With a footprint of thousands of rural micro-warehouses, a communication and payment channel to hundreds of thousands of famers through the app this data can be leveraged for other impactful business models. These include remote agricultural extension via the Chombo agent, input buying groups and/ or targeted retail of transformative agriculture.
The business model was tested in 2018/19 in Kakamega in Western Kenya with three Chombo micro-warehouses operated by three Vestergaard entrepreneurs. Maize was the dominant crop and was purchased by the Chombo Agents at a market price of € 162 /mt. It was sold back to the same community at € 252 in the lean season (+56 percent). Smallholder farmers buying from the micro-warehouse appreciated chemical-free, good quality crops. Small holder farmers selling to Chombo micro-warehouse received 10 percent of the profit generated as additional income from maize and the three ZeroFly entrepreneurs operating the micro-warehouses realized a 30 percent return on capital invested over a 4-5 months period.
The next stage, following the success in Western Kenya, will be to establish a scaling business model establishing 500 to 1,000 ZeroFly® micro-warehouses and to bring this to at least 2,000 micro-warehouses during the next three years.

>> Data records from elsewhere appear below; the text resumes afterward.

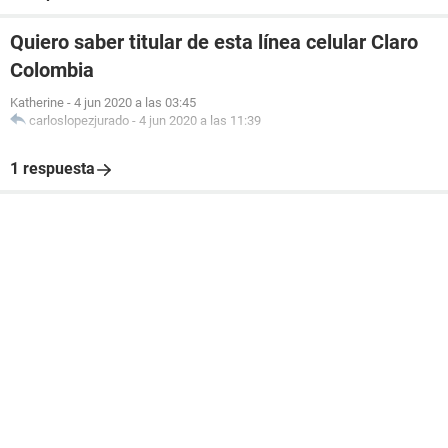
Quiero saber titular de esta línea celular Claro
Colombia
Katherine
-
4 jun 2020 a las 03:45
carloslopezjurado
-
4 jun 2020 a las 11:39
1 respuesta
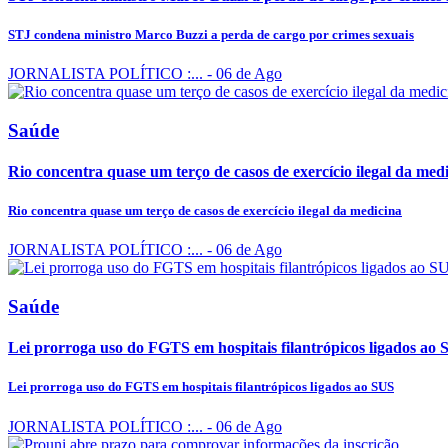
STJ condena ministro Marco Buzzi a perda de cargo por crimes sexuais
JORNALISTA POLÍTICO :...
- 06 de Ago
Saúde
Rio concentra quase um terço de casos de exercício ilegal da med
Rio concentra quase um terço de casos de exercício ilegal da medicina
JORNALISTA POLÍTICO :...
- 06 de Ago
Saúde
Lei prorroga uso do FGTS em hospitais filantrópicos ligados ao
Lei prorroga uso do FGTS em hospitais filantrópicos ligados ao SUS
JORNALISTA POLÍTICO :...
- 06 de Ago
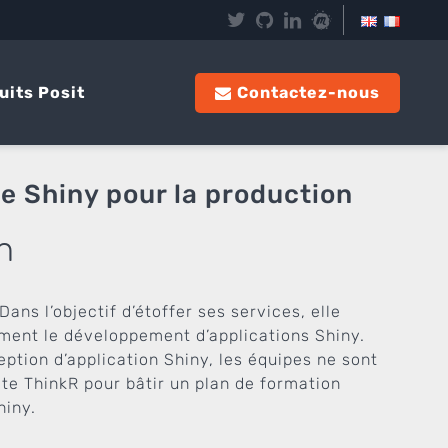
uits Posit
Contactez-nous
de Shiny pour la production
n
Dans l’objectif d’étoffer ses services, elle
mment le développement d’applications Shiny.
ption d’application Shiny, les équipes ne sont
te ThinkR pour bâtir un plan de formation
hiny.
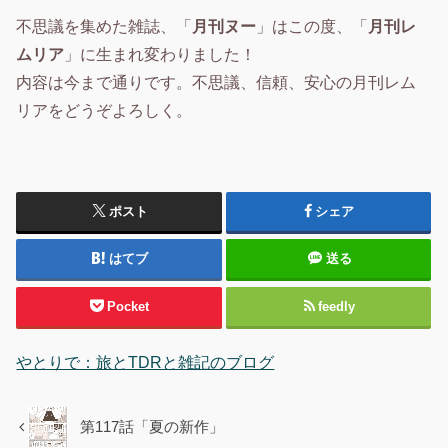
不思議を集めた雑誌、「
月刊ヌー
」はこの度、「
月刊レ
ムリア
」に生まれ変わりました！
内容は今まで通りです。不思議、信頼、安心の月刊レム
リアをどうぞよろしく。
ポスト
シェア
はてブ
送る
Pocket
feedly
やとりで：旅とTDRと雑記のブログ
第117話「夏の新作」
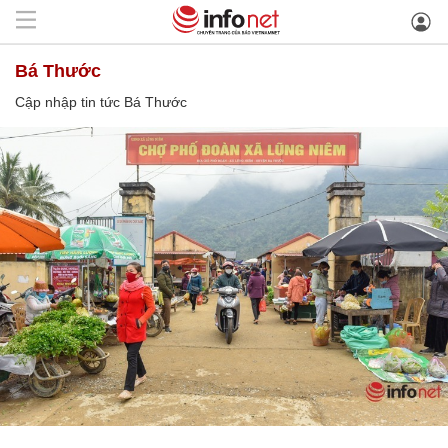
Bá Thước
Cập nhập tin tức Bá Thước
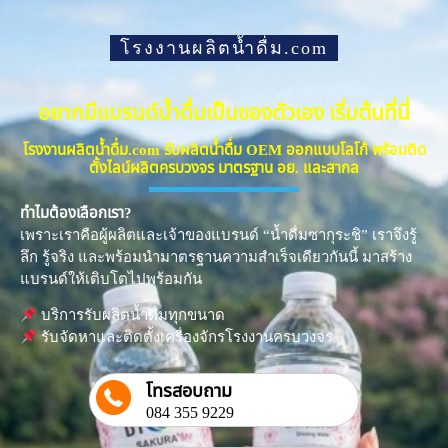
โรงงานผลิตน้ำดื่ม.com
อยากมีแบรนด์น้ำดื่มเป็นของตัวเอง เริ่มต้นที่นี่
โรงงานผลิตน้ำดื่ม.com รับผลิตน้ำดื่ม OEM ออกแบบโลโก้ พร้อมติด
ตั้งไลน์ผลิตครบวงจร มาตรฐาน อย. และสากล
ทำไมต้องเลือกเรา?
เพราะเราคือผู้ผลิตและเจ้าของแบรนด์ “น้ำดื่มซากุระชิ” เราจึงรู้
ลึก รู้จริง และพร้อมนำมาตรฐานความสำเร็จเดียวกันนี้ มาสร้าง
แบรนด์ให้เติบโตไปพร้อมกัน
บริการรับผลิตน้ำดื่มทุกขนาด
รับจัดหาและติดตั้งเครื่องจักรโรงงานครบวงจร
โทรสอบถาม
084 355 9229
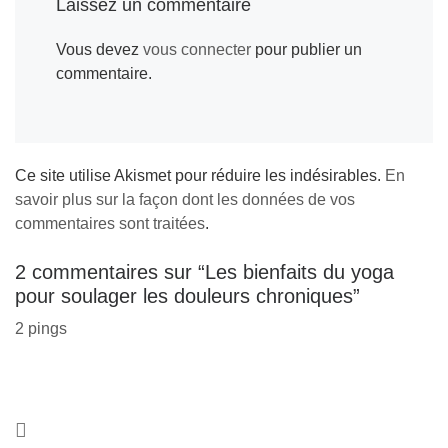
Laissez un commentaire
Vous devez
vous connecter
pour publier un
commentaire.
Ce site utilise Akismet pour réduire les indésirables.
En
savoir plus sur la façon dont les données de vos
commentaires sont traitées
.
2 commentaires sur “Les bienfaits du yoga
pour soulager les douleurs chroniques”
2 pings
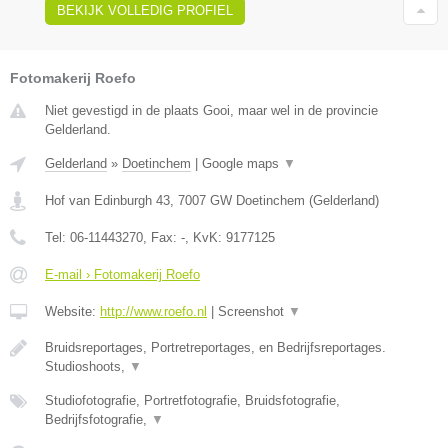
BEKIJK VOLLEDIG PROFIEL
Fotomakerij Roefo
Niet gevestigd in de plaats Gooi, maar wel in de provincie
Gelderland.
Gelderland
»
Doetinchem
|
Google maps
▼
Hof van Edinburgh 43
,
7007 GW
Doetinchem
(
Gelderland
)
Tel:
06-11443270
, Fax:
-
, KvK:
9177125
E-mail › Fotomakerij Roefo
Website:
http://www.roefo.nl
|
Screenshot
▼
Bruidsreportages, Portretreportages, en Bedrijfsreportages.
Studioshoots,
▼
Studiofotografie, Portretfotografie, Bruidsfotografie,
Bedrijfsfotografie,
▼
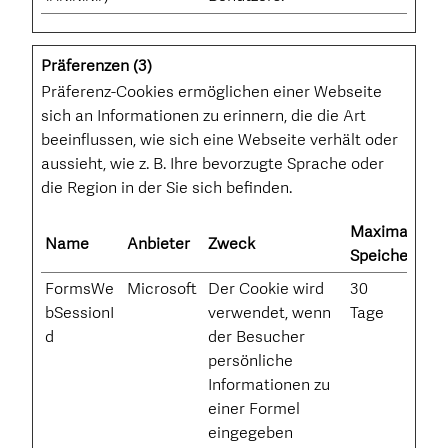
Präferenzen (3)
Präferenz-Cookies ermöglichen einer Webseite
sich an Informationen zu erinnern, die die Art
beeinflussen, wie sich eine Webseite verhält oder
aussieht, wie z. B. Ihre bevorzugte Sprache oder
die Region in der Sie sich befinden.
Maximale
Name
Anbieter
Zweck
Speicherdaue
FormsWe
Microsoft
Der Cookie wird
30
bSessionI
verwendet, wenn
Tage
d
der Besucher
persönliche
Informationen zu
einer Formel
eingegeben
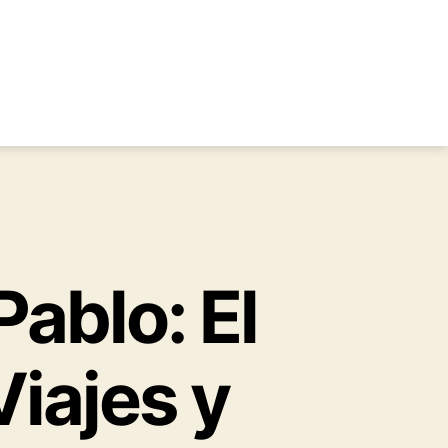
Pablo: El
Viajes y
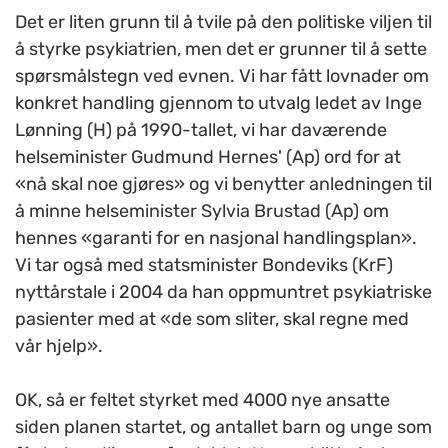
Det er liten grunn til å tvile på den politiske viljen til
å styrke psykiatrien, men det er grunner til å sette
spørsmålstegn ved evnen. Vi har fått lovnader om
konkret handling gjennom to utvalg ledet av Inge
Lønning (H) på 1990-tallet, vi har daværende
helseminister Gudmund Hernes' (Ap) ord for at
«nå skal noe gjøres» og vi benytter anledningen til
å minne helseminister Sylvia Brustad (Ap) om
hennes «garanti for en nasjonal handlingsplan».
Vi tar også med statsminister Bondeviks (KrF)
nyttårstale i 2004 da han oppmuntret psykiatriske
pasienter med at «de som sliter, skal regne med
vår hjelp».
OK, så er feltet styrket med 4000 nye ansatte
siden planen startet, og antallet barn og unge som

The ZeroFly Chombo team has developed the following targets based on the Sustainable Development Goals (SDGs), and is looking for partners in order to realise these goals:
Reduction of post-harvest losses SDG 12.3: 11,000 to 27,000 mt of post-harvest losses prevented.
Market size: 0.6 – 1.6 m mt of post-harvest losses.
Increased incomes for smallholder farmers SDG 2.3: € 1.5 of increased income to smallholders with 20% profit share and a crop/ food commodity price increase of 50% (or 10% higher income for smallholders).
Jobs for entrepreneurs in rural communities SDG 8.3: € 5.6 m in annual EBIT for 2,000 rural entrepreneurs.
Food security improvements SDG 2, health improvements SDG 3, improved community resilience SDG 9.1: Food security will be improved, and health improvements include prevention of aflatoxin intake or intake of harmful chemicals used to kill insects.
Reduction of greenhouse gas emissions SDG 13:Agriculture is a large emitter and post-harvest losses necessitate higher production, transport of crops during aggregation and distribution is expensive and causes emissions, prevented by local micro-warehousing.